Roy Garrett, the credited writer and director of
Eyes Behind the Stars, was a member of the National Investigation Committee on Aerial Phenomena and a field investigator for the Aerial Phenomena Research Organization. All of that seems to be true except for the man's name. "Garrett" was the sometime screen name of Mario Gariozzi, who is cited as an investigative researcher in some UFO literature online. In his hands,
Occhi dalle stelle becomes a cross between Sunn Classic Pictures's
Hangar 18 and Michelangelo Antonioni's
Blow-Up. The Antonioni part is the film's MacGuffin. A fashion photographer inadvertently catches evidence of a UFO landing during a lengthy photoshoot in the woods. The aliens take no chances with him, kidnapping and probing him in ways best left to the imagination. Just laying on a slab is enough to fill the picture snapper with bug-eyed terror. The aliens themselves are not left to the imagination -- unless you want to see them out of uniform.
Maybe the aliens are meant to look menacing, but I just want to pet them.
They also try to zap all film evidence of their presence, without realizing that several crucial frames have been given to ex-cop turned reporter Tony Harris (Robert Hoffman) who becomes our dogged protagonist in an increasingly paranoid scenario. He has to worry not just about aliens but agents of the British government (like many Italian genre films, this one is set in the U.K.) dedicated to silencing all inquiries about UFOs in order to prevent global panic. These silencers are always a few steps and a few punches ahead of him, leading him to suspect that one of his supposed allies is actually part of the conspiracy? Could it be the girl with the suspicious cast on her arm (Nathalie Delon)?
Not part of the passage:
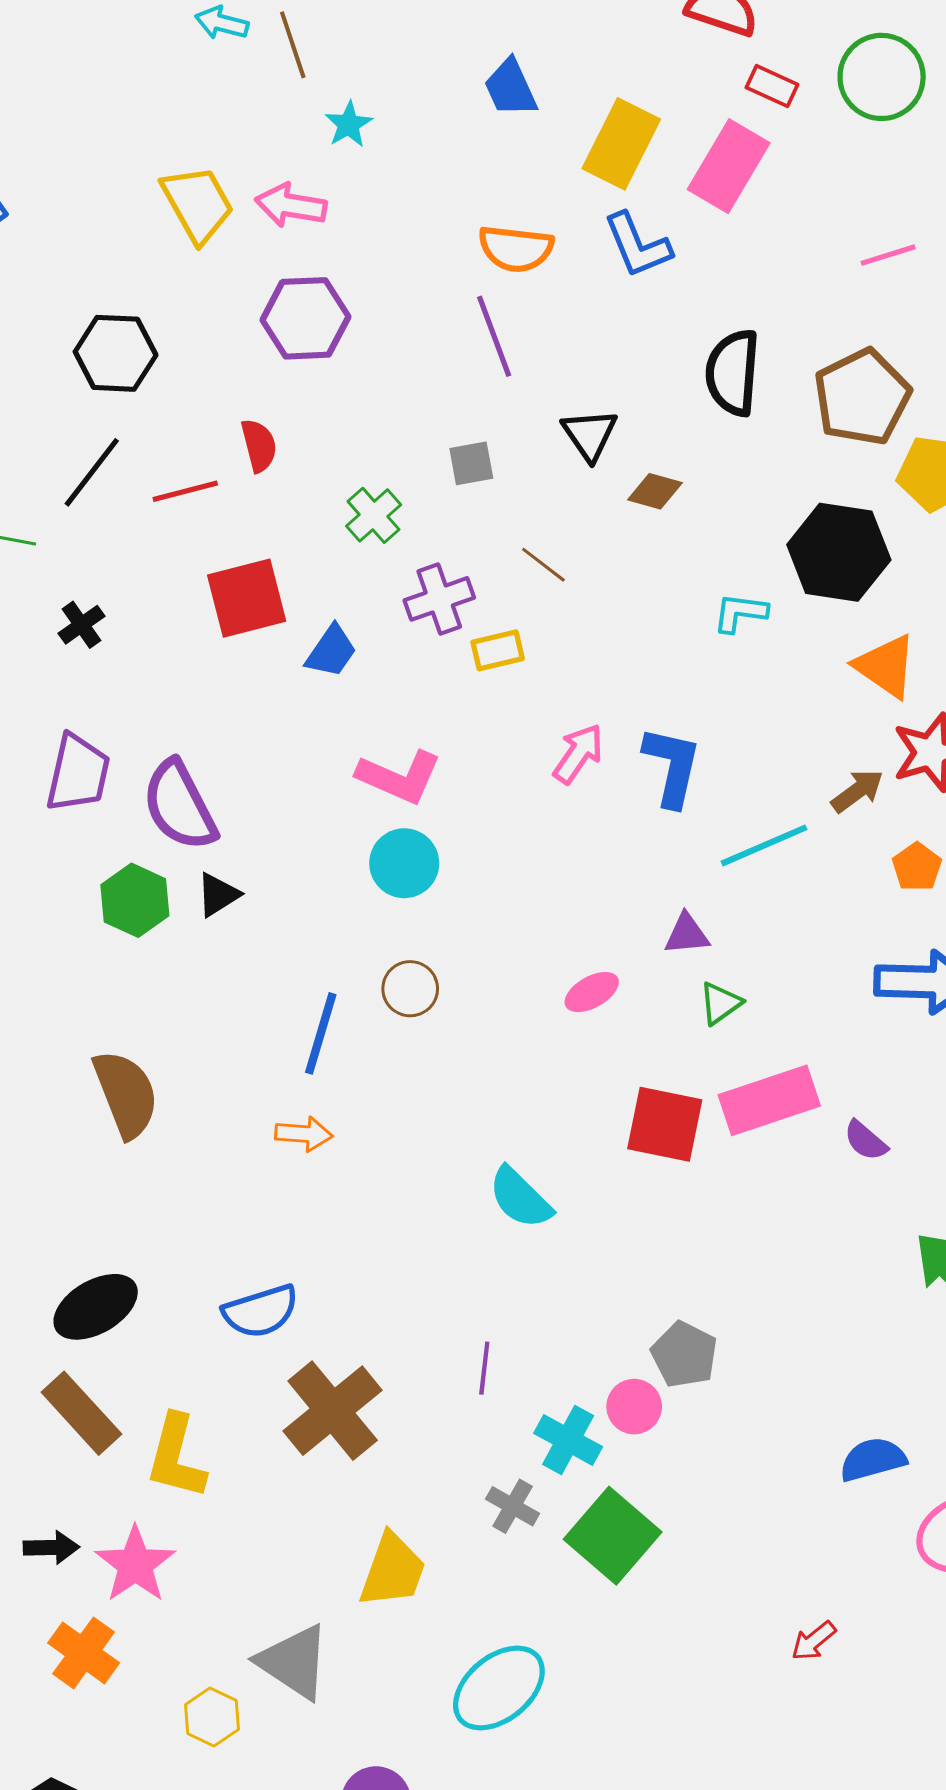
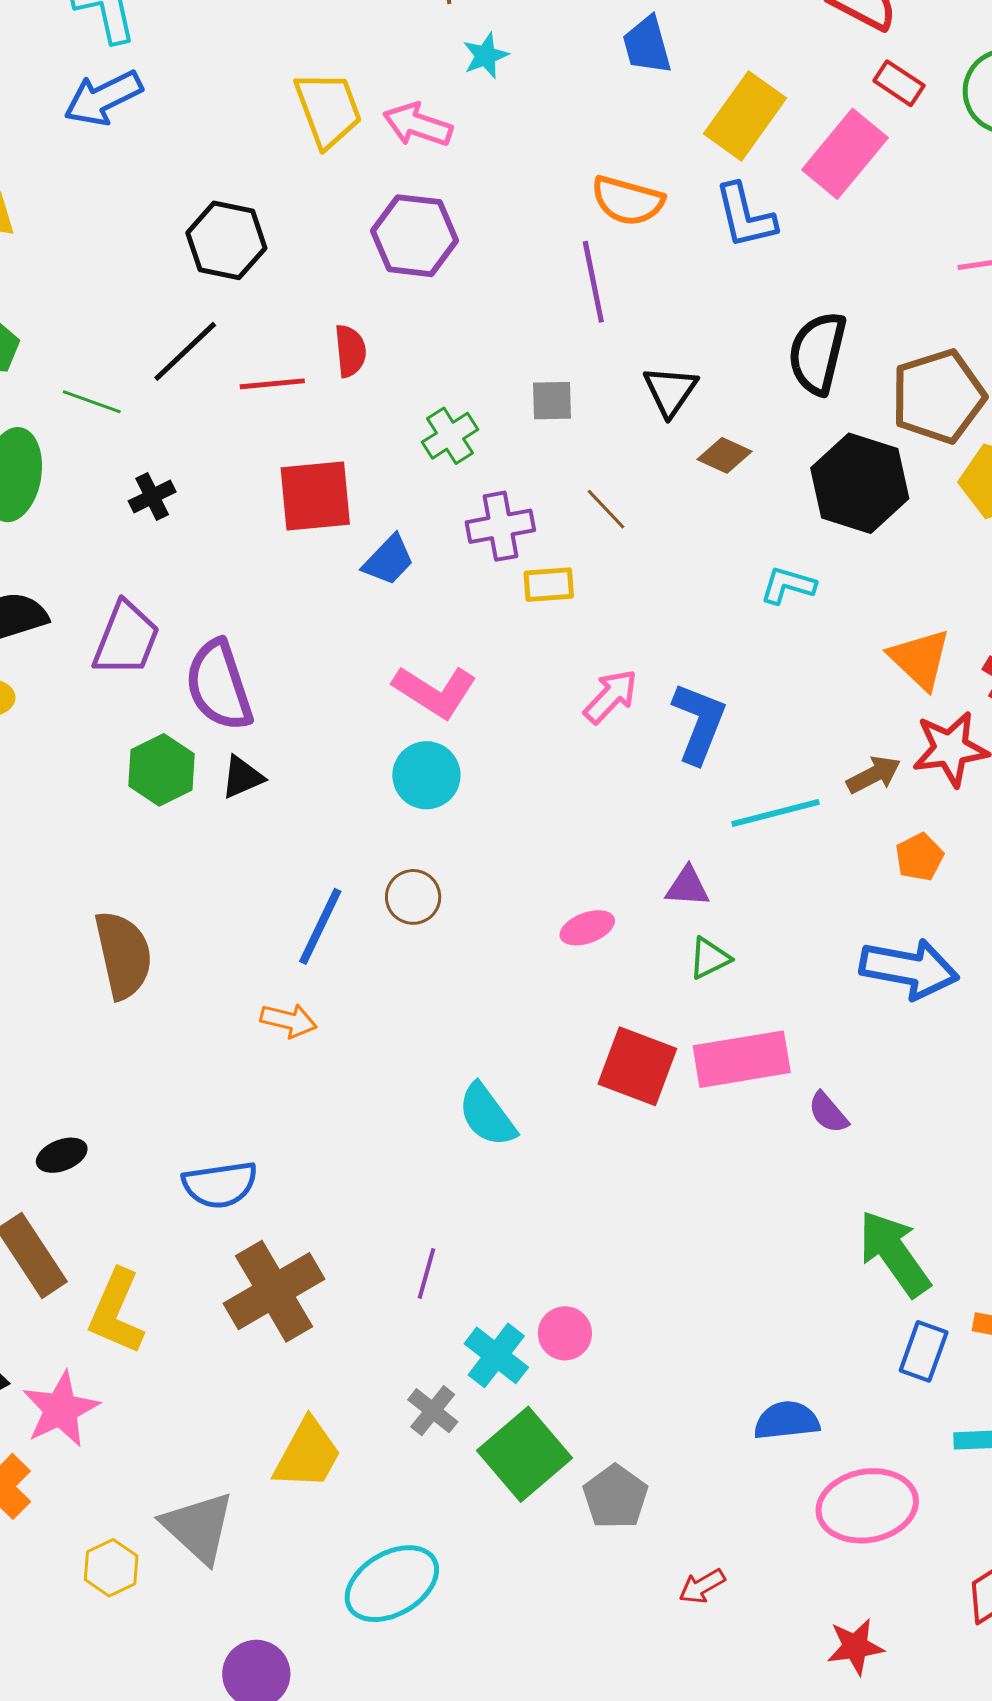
black hexagon: (839, 552) -> (860, 483), moved
black ellipse: (96, 1307) -> (62, 1155), size x0.6
gray pentagon: (684, 1355) -> (615, 1497), moved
Could it be the all-too-convincing UFO conspiracy buff who doubles as an antiques dealer? There are simply too many details that can't be explained normally. Why doesn't Martin Balsam, playing a policeman, speak in his own voice? Was the 1966 Best Supporting Actor Oscar Winner incapable of speaking in a British accent? And where do our heroes find a telepath all of a sudden to probe the mind of an abductee? I guess if UFOs are real, then all things are possible.
Our hero (above center) has his troubles fighting men, but takes no chances with women.
Despite the superficial sci-fi trappings, Occhi dalle stelle is more conspiracy thriller, at least in intention, than futuristic fantasy. There are fewer scenes of saucers in flight, or even of fuzzy-costumed aliens probing victims, than there are of Robert Hoffman fighting conspirators and their goons with fists and guns. Some of the stagings and set design suggest a Vittorio Storaro influence on cinematographer Erico Menczer, but the usual limitations of a Mill Creek disc make a fair appraisal impossible. Most of the alien activity consists of POV camera crawls, flashing lights and vanishing objects. It's a grim affair in more ways than one, capped with a typical Seventies finish that here, given the auteur's own interest in the subject, sounds almost like a cri de coeur against the cover-up that simply must exist. By Mill Creek standards, Eyes Behind the Stars has some camp value thanks to the goofy photo-shoot scene, the funky looking aliens, and the random telepath, but there's also a mean-spiritedness to it, possibly reflecting the director's frustrations as a UFO researcher, that has its darkest expression when the hero takes out his frustrations on a female character. That puts a little edge on the goofiness that viewers might find gratifying, but for its current target audience of Mill Creek fans the film probably could have used more goofiness.
2 comments:
Aliens or deep-sea explorers... it's always tough to tell the difference.
Kev, all I can say is that I wouldn't want to go diving in that get-up. It'd probably take forever to dry and would probably shrink.